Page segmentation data

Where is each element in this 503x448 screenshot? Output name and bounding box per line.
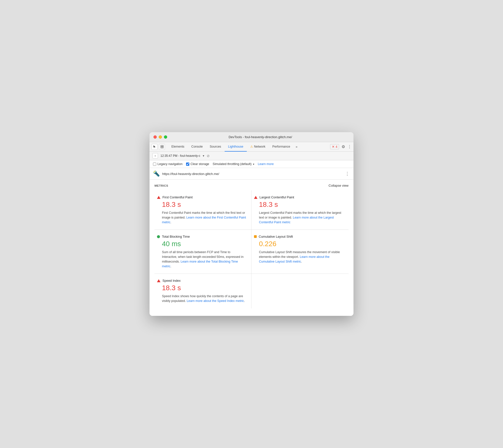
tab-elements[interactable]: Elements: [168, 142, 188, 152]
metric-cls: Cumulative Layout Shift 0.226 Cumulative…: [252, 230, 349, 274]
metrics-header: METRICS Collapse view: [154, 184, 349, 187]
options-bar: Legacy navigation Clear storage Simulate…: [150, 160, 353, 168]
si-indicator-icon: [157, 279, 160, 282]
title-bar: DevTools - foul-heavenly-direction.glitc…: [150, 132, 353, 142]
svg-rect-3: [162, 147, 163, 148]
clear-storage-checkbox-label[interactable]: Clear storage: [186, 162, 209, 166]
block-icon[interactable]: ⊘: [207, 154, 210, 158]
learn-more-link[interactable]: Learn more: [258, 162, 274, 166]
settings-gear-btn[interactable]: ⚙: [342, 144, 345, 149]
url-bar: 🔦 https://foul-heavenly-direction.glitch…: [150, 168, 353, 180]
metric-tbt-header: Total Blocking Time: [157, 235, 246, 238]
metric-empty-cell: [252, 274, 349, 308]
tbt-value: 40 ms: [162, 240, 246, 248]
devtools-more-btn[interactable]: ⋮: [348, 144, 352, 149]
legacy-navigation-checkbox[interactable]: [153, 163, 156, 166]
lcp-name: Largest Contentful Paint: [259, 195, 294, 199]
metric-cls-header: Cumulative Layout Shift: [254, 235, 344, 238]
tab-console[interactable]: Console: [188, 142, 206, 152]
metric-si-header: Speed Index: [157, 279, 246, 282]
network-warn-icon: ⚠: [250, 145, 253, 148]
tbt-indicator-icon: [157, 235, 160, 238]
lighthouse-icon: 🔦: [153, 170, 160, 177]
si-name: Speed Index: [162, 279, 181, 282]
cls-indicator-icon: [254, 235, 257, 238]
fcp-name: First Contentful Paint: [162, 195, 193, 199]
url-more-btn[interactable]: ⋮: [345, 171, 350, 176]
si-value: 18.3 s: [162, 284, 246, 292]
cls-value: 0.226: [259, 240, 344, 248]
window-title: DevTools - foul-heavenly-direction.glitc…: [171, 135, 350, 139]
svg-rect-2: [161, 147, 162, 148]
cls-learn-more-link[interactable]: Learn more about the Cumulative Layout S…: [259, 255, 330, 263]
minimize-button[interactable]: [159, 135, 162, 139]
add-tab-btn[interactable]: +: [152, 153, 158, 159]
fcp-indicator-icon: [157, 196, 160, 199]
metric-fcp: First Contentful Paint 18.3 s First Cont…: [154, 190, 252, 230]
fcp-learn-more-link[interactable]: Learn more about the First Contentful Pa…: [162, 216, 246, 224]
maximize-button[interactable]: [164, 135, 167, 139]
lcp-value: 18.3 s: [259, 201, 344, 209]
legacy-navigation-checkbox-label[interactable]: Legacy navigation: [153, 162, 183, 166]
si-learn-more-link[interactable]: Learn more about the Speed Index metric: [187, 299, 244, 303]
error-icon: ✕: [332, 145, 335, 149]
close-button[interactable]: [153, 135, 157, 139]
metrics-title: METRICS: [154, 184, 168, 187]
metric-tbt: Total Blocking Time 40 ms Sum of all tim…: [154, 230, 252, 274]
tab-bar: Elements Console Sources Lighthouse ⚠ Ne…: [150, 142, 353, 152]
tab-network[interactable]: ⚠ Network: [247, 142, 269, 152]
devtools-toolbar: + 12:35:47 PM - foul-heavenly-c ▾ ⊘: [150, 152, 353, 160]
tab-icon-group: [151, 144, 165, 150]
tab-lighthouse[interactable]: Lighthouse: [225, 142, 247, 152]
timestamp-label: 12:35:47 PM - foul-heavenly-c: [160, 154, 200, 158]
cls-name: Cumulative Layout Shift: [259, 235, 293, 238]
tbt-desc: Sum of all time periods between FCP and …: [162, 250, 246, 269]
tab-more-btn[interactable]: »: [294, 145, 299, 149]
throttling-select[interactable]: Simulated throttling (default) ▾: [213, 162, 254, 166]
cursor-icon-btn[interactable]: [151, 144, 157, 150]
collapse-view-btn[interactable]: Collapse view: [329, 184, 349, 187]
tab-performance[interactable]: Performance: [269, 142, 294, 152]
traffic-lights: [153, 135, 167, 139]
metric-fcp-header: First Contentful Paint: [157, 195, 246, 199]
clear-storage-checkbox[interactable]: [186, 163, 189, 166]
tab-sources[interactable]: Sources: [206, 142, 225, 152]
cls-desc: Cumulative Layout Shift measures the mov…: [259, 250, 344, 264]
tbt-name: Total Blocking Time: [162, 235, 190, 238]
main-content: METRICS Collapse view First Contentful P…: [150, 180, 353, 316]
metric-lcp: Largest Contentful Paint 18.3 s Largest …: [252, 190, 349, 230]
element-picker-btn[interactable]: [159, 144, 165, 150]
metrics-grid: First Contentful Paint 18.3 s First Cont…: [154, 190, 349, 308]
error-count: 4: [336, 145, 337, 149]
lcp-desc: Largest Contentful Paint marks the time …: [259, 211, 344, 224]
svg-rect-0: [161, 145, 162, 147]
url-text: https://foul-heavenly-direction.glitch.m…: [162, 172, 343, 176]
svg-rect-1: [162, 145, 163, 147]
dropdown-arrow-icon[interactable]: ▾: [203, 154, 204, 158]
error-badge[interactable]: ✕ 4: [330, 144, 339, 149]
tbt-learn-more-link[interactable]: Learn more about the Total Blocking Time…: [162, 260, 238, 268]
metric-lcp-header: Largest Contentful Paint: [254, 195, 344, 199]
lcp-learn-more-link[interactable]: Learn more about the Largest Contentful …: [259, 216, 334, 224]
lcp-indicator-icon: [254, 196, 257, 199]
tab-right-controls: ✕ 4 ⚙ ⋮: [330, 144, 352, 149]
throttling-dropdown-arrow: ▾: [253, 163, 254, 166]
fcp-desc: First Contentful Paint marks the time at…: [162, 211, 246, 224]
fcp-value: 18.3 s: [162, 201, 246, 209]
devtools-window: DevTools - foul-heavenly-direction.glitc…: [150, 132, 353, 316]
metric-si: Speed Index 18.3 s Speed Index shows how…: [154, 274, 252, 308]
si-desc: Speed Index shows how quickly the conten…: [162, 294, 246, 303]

--

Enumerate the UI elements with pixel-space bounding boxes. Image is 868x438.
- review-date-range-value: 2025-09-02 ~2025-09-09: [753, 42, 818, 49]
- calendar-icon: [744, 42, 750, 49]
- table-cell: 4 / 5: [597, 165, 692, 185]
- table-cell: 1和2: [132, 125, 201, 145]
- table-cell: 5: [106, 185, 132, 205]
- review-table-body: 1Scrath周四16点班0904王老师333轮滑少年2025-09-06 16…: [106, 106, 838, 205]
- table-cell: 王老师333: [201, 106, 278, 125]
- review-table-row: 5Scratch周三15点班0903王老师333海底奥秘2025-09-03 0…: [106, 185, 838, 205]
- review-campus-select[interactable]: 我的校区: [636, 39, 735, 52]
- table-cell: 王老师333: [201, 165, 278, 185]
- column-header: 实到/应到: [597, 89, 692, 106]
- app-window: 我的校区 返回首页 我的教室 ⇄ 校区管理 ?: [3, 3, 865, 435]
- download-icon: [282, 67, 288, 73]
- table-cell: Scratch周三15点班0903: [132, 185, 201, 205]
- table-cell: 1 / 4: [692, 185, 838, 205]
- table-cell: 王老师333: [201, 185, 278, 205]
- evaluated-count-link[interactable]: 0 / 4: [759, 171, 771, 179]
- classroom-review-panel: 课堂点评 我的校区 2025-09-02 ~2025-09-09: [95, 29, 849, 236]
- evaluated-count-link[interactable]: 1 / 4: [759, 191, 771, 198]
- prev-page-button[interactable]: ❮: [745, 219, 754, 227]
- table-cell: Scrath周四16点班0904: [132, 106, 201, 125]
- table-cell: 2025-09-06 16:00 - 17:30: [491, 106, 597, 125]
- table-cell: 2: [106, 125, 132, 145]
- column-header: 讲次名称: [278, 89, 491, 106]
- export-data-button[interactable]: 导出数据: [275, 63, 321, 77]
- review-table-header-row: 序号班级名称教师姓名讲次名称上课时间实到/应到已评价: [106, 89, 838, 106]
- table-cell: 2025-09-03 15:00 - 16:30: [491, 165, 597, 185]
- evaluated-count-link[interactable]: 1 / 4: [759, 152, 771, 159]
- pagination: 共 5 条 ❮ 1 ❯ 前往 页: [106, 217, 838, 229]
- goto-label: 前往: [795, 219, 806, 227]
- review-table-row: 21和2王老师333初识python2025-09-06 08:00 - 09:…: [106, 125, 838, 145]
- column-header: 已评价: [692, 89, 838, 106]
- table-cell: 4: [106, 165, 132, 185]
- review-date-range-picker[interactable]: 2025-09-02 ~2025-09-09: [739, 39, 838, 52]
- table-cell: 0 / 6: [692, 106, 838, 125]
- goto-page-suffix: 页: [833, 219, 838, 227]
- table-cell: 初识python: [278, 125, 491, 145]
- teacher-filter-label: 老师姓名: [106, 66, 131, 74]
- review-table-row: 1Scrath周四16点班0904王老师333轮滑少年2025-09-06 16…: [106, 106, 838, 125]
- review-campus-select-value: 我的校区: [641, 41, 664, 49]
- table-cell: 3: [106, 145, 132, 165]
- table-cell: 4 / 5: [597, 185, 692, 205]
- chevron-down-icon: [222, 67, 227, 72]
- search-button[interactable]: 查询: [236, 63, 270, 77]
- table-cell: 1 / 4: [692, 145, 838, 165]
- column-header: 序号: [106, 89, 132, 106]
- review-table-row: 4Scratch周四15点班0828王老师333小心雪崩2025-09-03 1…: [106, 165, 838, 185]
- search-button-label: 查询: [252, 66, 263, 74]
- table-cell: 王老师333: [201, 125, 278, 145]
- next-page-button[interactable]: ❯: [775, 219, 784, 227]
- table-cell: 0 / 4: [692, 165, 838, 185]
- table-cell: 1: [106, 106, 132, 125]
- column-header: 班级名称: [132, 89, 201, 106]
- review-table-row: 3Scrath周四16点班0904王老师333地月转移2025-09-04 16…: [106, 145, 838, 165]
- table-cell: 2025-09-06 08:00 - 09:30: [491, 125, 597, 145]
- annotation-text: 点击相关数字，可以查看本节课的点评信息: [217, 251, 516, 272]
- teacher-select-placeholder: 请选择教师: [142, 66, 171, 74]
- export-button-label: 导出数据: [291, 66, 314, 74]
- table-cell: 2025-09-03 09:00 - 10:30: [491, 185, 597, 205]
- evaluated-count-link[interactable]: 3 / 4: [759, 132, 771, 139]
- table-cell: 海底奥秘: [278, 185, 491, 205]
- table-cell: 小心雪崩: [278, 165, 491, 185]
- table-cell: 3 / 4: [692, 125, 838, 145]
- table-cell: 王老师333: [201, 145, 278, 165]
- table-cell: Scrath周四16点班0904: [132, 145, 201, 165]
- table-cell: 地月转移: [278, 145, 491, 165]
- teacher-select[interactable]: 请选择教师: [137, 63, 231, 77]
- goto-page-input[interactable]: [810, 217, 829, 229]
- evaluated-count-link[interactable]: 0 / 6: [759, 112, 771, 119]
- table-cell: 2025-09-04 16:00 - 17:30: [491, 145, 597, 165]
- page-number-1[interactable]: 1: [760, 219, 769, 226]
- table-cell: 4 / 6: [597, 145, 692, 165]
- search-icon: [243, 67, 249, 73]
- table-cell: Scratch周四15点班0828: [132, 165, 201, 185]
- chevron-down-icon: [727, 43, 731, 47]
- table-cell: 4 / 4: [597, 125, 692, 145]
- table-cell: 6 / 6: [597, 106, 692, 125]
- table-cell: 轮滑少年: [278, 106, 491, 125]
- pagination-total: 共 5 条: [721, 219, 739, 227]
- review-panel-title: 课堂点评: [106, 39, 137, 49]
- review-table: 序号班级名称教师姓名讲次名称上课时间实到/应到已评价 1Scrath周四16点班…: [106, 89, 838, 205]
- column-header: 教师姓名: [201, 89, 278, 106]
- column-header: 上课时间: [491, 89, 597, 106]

[Task goal] Only lines of the data holding the word "network" go in the answer. Please copy each of them.

[Exercise result]
network-warn-icon: ⚠: [250, 145, 253, 148]
tab-network[interactable]: ⚠ Network: [247, 142, 269, 152]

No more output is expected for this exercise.